Project Setup
Learning Objectives
In this lab, you'll:
- Initialize a new Cloudflare Worker project for the Intelligence Collector
- Configure KV storage for threat intelligence data
- Set up automated scheduling with cron triggers
- Understand the basic Worker architecture
Time Estimate
5 minutes
Step 1: Initialize the Worker Project
Create a new Cloudflare Worker project specifically for intelligence collection:
npm create cloudflare@latest intelligence-collector
cd intelligence-collector
When prompted:
- Choose Hello World Example
- Which template: Worker only
- Use TypeScript: Yes
- Use git: Yes (recommended)
- Deploy now: No (we'll deploy manually)
This creates a dedicated project with:
src/index.ts- Your main Worker codewrangler.jsonc- Worker configurationpackage.json- Dependencies and scriptstsconfig.json- TypeScript configuration
Step 2: Create KV Storage
Create a dedicated KV namespace for threat intelligence data:
npx wrangler kv namespace create "THREAT_INTEL"
Expected Output:
🌀 Creating namespace with title "intelligence-collector-THREAT_INTEL"
✨ Success!
Add the following to your configuration file:
kv_namespaces = [
{ binding = "THREAT_INTEL", id = "abc123def456ghi789" }
]
Step 3: Configure Your Worker
Update your wrangler.jsonc with the KV namespace and scheduling:
{
"name": "intelligence-collector",
"main": "src/index.ts",
"compatibility_date": "2025-08-19",
"kv_namespaces": [
{
"binding": "THREAT_INTEL",
"id": "YOUR_ACTUAL_ID_FROM_STEP_2"
}
],
"triggers": {
"crons": ["*/15 * * * *"]
},
"observability": {
"enabled": true,
"head_sampling_rate": 1
}
}
Important: Replace YOUR_ACTUAL_ID_FROM_STEP_2 with the actual ID from the command output.
Step 4: Understand the Worker Structure
Let's examine the basic Worker structure.
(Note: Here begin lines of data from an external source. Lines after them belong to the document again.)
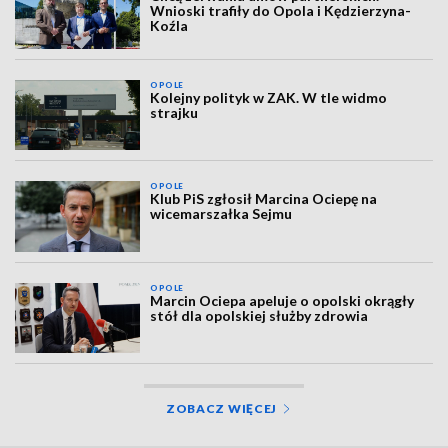
Wnioski trafiły do Opola i Kędzierzyna-
Koźla
OPOLE
Kolejny polityk w ZAK. W tle widmo
strajku
OPOLE
Klub PiS zgłosił Marcina Ociepę na
wicemarszałka Sejmu
OPOLE
Marcin Ociepa apeluje o opolski okrągły
stół dla opolskiej służby zdrowia
ZOBACZ WIĘCEJ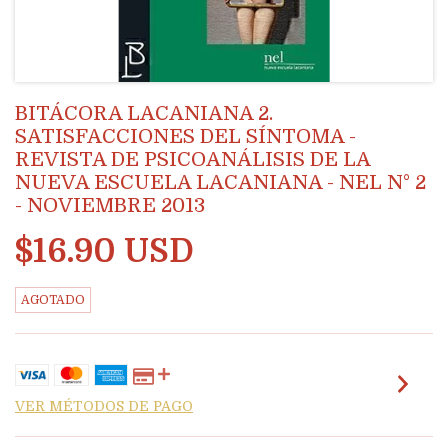
BITÁCORA LACANIANA 2.
SATISFACCIONES DEL SÍNTOMA -
REVISTA DE PSICOANÁLISIS DE LA
NUEVA ESCUELA LACANIANA - NEL N° 2
- NOVIEMBRE 2013
$16.90 USD
AGOTADO
VER MÉTODOS DE PAGO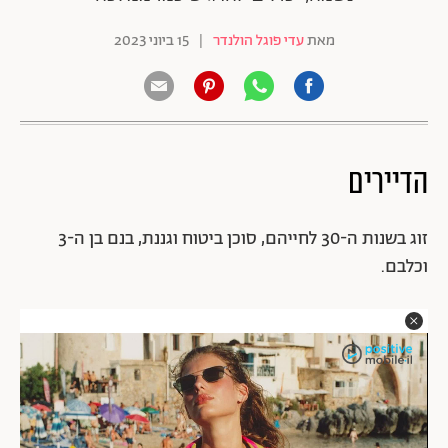
מאת
עדי פוגל הולנדר
|
15 ביוני 2023
הדיירים
זוג בשנות ה-30 לחייהם, סוכן ביטוח וגננת, בנם בן ה-3
וכלבם.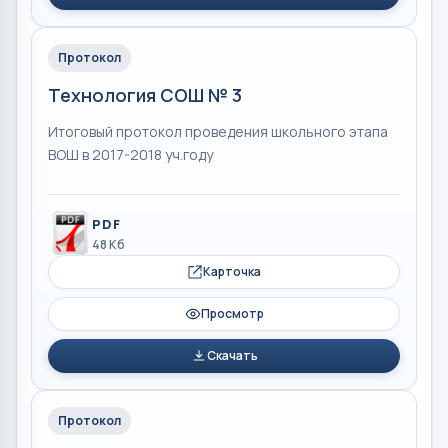
Протокол
Технология СОШ № 3
Итоговый протокол проведения школьного этапа
ВОШ в 2017-2018 уч.году
PDF
48 Кб
Карточка
Просмотр
Скачать
Протокол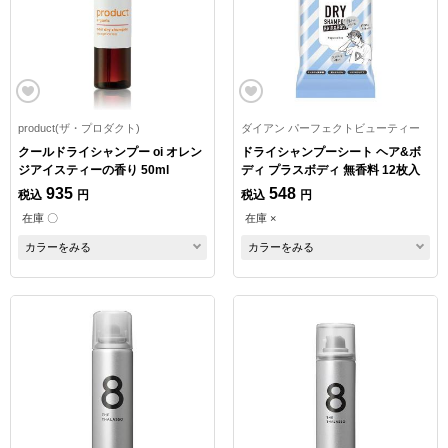
product(ザ・プロダクト)
ダイアン パーフェクトビューティー
クールドライシャンプー oi オレン
ドライシャンプーシート ヘア&ボ
ジアイスティーの香り 50ml
ディ プラスボディ 無香料 12枚入
935
548
税込
円
税込
円
在庫 〇
在庫 ×
カラーをみる
カラーをみる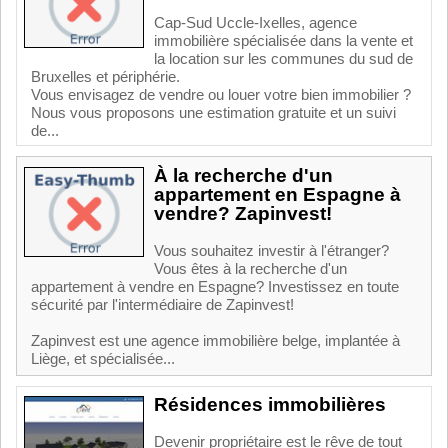
Cap-Sud Uccle-Ixelles, agence
immobilière spécialisée dans la vente et
la location sur les communes du sud de
Bruxelles et périphérie.
Vous envisagez de vendre ou louer votre bien immobilier ?
Nous vous proposons une estimation gratuite et un suivi
de...
À la recherche d'un
appartement en Espagne à
vendre? Zapinvest!
Vous souhaitez investir à l'étranger?
Vous êtes à la recherche d'un
appartement à vendre en Espagne? Investissez en toute
sécurité par l'intermédiaire de Zapinvest!
Zapinvest est une agence immobilière belge, implantée à
Liège, et spécialisée...
Résidences immobilières
Devenir propriétaire est le rêve de tout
Create src/types.ts and update src/index.ts:
export interface Env {
THREAT_INTEL: KVNamespace;
}
export interface ThreatSource {
name: string;
url: string;
weight: number;
format: 'plain' | 'csv' | 'json';
timeout: number;
user_agent: string;
}
export interface ThreatIP {
ip: string;
score: number;
sources: string[];
first_seen: string;
last_seen: string;
is_whitelisted: boolean;
}
export interface CollectionResult {
threats: Map<string, ThreatIP>;
stats: {
total_sources: number;
successful_sources: string[];
failed_sources: string[];
total_raw_ips: number;
unique_ips: number;
processing_time_ms: number;
};
}
export interface WhitelistEntry {
ip: string;
reason: string;
added_by: string;
added_at: string;
type: 'cloudflare' | 'custom';
}
export interface WhitelistConfig {
cloudflare: string[];
custom: WhitelistEntry[];
last_updated: string;
}
export interface EnhancedThreatIP extends ThreatIP {
confidence_level: 'low' | 'medium' | 'high' | 'very_high';
risk_category: 'spam' | 'malware' | 'botnet' | 'scanning' | 'unknown';
geographic_info?: {
country?: string;
asn?: string;
org?: string;
};
last_validation: string;
expires_at: string;
}
export interface ThreatScoringConfig {
confidence_thresholds: {
low: number;
medium: number;
high: number;
very_high: number;
};
max_age_hours: number;
source_weights: Record<string, number>;
}
export interface ThreatIntelligenceStats {
collection: {
last_run: string;
duration_ms: number;
sources_attempted: number;
sources_successful: number;
sources_failed: string[];
};
processing: {
raw_ips_collected: number;
unique_ips_processed: number;
duplicates_removed: number;
validation_passed: number;
validation_failed: number;
};
scoring: {
confidence_distribution: Record<string, number>;
risk_distribution: Record<string, number>;
average_score: number;
highest_score: number;
};
whitelist: {
total_checked: number;
cloudflare_protected: number;
custom_protected: number;
active_threats: number;
};
data_quality: {
freshness_hours: number;
expired_removed: number;
stale_warnings: number;
data_coverage_percentage: number;
};
}
export interface APIResponse<T = any> {
success: boolean;
data?: T;
error?: {
code: string;
message: string;
details?: any;
};
metadata: {
timestamp: string;
request_id: string;
processing_time_ms: number;
version: string;
};
}
export interface PaginatedResponse<T> extends APIResponse<T[]> {
pagination: {
page: number;
limit: number;
total: number;
has_next: boolean;
has_previous: boolean;
};
}
export interface ThreatIPResponse {
ip: string;
score: number;
confidence_level: string;
risk_category: string;
sources: string[];
first_seen: string;
last_seen: string;
is_whitelisted: boolean;
geographic_info?: {
country?: string;
asn?: string;
org?: string;
};
}
export interface IPCheckResponse {
ip: string;
status: 'threat' | 'whitelisted' | 'clean' | 'unknown';
threat_info?: ThreatIPResponse;
whitelist_info?: {
type: 'cloudflare' | 'custom';
reason: string;
added_at: string;
};
recommendations: string[];
}
// Main Worker export with two key functions
export default {
// Handles HTTP requests (API endpoints)
async fetch(request: Request, env: Env, ctx: ExecutionContext): Promise<Response> {
return new Response('Intelligence Collector API - Coming Soon!', {
headers: { 'Content-Type': 'text/plain' }
});
},
// Handles scheduled execution (automated data collection)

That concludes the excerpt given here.